- _What is being asked_
From the top of the entries below through the line containing "What do you see at coordinates (604, 148)", return every line exactly as written, please, and stop there.

▼

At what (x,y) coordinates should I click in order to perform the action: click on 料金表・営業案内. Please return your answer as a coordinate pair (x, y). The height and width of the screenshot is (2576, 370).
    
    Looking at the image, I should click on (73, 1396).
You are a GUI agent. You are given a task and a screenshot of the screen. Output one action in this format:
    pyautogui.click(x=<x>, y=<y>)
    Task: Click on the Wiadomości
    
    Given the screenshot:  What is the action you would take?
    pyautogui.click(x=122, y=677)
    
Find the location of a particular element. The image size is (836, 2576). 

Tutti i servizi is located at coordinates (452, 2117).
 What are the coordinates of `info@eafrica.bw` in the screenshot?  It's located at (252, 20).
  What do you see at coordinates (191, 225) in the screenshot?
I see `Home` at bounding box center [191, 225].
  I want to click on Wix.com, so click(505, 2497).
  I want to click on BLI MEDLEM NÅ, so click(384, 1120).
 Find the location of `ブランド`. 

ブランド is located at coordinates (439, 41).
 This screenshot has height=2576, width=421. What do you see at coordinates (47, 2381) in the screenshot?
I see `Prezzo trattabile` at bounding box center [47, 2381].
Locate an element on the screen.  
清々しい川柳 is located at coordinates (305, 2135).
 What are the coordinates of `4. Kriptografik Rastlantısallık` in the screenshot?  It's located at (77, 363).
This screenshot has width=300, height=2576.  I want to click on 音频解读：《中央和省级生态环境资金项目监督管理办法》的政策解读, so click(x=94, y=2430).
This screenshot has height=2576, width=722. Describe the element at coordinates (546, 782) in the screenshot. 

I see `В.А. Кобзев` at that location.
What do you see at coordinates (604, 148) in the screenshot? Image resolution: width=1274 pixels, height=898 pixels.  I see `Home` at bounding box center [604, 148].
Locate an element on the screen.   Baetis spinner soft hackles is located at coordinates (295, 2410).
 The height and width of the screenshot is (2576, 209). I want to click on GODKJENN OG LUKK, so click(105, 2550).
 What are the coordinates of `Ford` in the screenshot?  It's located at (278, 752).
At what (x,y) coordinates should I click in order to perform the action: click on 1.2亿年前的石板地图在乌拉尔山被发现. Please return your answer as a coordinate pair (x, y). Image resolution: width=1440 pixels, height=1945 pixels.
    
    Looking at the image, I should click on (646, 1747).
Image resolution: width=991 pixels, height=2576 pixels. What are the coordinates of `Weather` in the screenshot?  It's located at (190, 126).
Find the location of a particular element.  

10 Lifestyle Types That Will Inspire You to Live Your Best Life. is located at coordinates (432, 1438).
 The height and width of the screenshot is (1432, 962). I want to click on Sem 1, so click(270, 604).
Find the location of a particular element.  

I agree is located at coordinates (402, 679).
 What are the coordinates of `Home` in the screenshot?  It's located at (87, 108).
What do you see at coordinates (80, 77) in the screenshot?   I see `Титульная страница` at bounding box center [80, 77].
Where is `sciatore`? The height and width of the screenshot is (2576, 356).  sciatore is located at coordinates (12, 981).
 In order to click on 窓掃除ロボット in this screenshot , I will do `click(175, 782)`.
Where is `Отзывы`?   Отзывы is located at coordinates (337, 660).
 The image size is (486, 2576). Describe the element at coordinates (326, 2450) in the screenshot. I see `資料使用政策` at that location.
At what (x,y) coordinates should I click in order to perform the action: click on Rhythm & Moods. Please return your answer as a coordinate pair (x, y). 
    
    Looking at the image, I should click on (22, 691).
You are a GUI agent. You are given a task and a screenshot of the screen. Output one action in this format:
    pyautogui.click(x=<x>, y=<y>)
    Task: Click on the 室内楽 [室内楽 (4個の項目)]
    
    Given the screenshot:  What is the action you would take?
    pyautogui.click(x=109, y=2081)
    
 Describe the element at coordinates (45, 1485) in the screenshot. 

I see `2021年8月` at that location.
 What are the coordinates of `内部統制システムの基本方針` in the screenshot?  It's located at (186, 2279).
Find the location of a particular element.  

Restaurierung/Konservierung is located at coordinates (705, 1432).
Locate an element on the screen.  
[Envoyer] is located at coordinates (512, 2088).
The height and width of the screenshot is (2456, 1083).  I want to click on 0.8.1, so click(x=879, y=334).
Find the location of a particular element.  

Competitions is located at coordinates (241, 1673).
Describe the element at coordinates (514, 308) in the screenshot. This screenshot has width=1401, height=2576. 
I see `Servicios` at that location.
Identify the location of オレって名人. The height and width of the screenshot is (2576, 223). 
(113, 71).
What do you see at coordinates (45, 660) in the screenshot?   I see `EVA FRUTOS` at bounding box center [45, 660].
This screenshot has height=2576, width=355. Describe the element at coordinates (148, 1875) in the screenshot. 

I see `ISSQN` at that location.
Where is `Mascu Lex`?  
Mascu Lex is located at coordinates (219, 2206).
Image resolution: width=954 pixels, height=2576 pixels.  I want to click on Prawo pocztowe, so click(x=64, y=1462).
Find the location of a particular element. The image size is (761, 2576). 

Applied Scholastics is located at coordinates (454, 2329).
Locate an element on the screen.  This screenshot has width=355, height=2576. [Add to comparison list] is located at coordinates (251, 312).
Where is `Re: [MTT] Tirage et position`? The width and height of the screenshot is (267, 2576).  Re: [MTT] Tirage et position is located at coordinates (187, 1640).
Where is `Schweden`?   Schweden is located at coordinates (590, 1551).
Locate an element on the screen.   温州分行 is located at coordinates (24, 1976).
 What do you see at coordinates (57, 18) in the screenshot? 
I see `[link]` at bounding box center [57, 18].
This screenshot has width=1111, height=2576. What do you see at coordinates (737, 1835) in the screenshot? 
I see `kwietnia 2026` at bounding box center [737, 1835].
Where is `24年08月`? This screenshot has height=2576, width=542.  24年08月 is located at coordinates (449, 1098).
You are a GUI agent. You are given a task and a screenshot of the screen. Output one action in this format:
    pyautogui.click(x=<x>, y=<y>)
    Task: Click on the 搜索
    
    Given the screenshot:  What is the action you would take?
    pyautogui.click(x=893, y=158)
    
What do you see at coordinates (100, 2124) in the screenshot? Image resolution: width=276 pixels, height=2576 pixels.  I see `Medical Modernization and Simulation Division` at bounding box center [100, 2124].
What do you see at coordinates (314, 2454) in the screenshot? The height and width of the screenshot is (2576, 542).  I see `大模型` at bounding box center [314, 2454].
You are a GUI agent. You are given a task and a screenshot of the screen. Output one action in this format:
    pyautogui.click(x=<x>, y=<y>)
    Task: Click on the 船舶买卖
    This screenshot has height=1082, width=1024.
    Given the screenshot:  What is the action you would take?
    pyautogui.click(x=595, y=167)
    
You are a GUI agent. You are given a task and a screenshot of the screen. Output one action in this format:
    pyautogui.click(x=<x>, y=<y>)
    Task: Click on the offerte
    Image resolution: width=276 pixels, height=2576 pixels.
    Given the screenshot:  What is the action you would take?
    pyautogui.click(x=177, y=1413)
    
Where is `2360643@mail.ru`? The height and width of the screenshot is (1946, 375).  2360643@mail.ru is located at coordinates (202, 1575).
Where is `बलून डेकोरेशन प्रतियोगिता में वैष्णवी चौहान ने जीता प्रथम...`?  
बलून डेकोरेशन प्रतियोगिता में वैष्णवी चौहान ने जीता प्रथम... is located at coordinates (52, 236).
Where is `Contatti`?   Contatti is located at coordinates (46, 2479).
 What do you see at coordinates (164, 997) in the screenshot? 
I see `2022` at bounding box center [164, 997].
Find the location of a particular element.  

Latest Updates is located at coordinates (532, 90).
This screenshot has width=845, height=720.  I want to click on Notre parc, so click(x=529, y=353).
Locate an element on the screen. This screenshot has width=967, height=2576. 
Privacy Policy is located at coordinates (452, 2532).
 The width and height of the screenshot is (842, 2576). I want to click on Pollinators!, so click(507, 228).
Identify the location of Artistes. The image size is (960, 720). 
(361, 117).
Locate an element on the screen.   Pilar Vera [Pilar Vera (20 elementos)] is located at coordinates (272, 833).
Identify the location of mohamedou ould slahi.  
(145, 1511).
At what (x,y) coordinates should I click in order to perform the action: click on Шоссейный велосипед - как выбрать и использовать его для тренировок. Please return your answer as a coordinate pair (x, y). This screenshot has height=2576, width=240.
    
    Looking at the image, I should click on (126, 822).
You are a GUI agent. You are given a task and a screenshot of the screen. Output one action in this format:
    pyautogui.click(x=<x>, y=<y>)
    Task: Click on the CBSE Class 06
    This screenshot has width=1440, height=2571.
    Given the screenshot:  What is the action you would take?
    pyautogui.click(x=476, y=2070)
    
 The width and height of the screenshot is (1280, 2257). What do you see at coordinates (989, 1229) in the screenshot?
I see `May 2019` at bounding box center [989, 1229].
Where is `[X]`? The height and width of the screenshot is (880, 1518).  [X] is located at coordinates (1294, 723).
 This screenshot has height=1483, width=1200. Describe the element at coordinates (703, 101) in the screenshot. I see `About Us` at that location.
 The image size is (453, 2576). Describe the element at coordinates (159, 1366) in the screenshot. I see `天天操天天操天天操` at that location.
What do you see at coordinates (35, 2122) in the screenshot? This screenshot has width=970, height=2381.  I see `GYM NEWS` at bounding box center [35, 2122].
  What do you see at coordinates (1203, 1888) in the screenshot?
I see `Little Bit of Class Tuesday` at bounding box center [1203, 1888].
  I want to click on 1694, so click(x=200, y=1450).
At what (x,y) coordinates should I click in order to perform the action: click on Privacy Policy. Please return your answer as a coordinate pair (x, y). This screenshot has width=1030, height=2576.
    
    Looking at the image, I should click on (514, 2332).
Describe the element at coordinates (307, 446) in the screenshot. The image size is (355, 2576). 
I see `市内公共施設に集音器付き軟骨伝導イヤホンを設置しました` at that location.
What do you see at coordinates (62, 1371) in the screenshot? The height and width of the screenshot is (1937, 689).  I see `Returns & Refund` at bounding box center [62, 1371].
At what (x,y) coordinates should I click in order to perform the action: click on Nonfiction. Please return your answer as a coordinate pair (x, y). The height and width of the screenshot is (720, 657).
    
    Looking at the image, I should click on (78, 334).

▲

- _Output below_
At what (x,y) coordinates should I click in order to perform the action: click on 料金表・営業案内. Please return your answer as a coordinate pair (x, y). The height and width of the screenshot is (2576, 370).
    
    Looking at the image, I should click on (73, 1396).
You are a GUI agent. You are given a task and a screenshot of the screen. Output one action in this format:
    pyautogui.click(x=<x>, y=<y>)
    Task: Click on the Wiadomości
    
    Given the screenshot:  What is the action you would take?
    pyautogui.click(x=122, y=677)
    
Find the location of a particular element. The image size is (836, 2576). 

Tutti i servizi is located at coordinates (452, 2117).
 What are the coordinates of `info@eafrica.bw` in the screenshot?  It's located at (252, 20).
  What do you see at coordinates (191, 225) in the screenshot?
I see `Home` at bounding box center [191, 225].
  I want to click on Wix.com, so click(505, 2497).
  I want to click on BLI MEDLEM NÅ, so click(384, 1120).
 Find the location of `ブランド`. 

ブランド is located at coordinates (439, 41).
 This screenshot has height=2576, width=421. What do you see at coordinates (47, 2381) in the screenshot?
I see `Prezzo trattabile` at bounding box center [47, 2381].
Locate an element on the screen.  
清々しい川柳 is located at coordinates (305, 2135).
 What are the coordinates of `4. Kriptografik Rastlantısallık` in the screenshot?  It's located at (77, 363).
This screenshot has width=300, height=2576.  I want to click on 音频解读：《中央和省级生态环境资金项目监督管理办法》的政策解读, so click(x=94, y=2430).
This screenshot has height=2576, width=722. Describe the element at coordinates (546, 782) in the screenshot. 

I see `В.А. Кобзев` at that location.
What do you see at coordinates (604, 148) in the screenshot? Image resolution: width=1274 pixels, height=898 pixels.  I see `Home` at bounding box center [604, 148].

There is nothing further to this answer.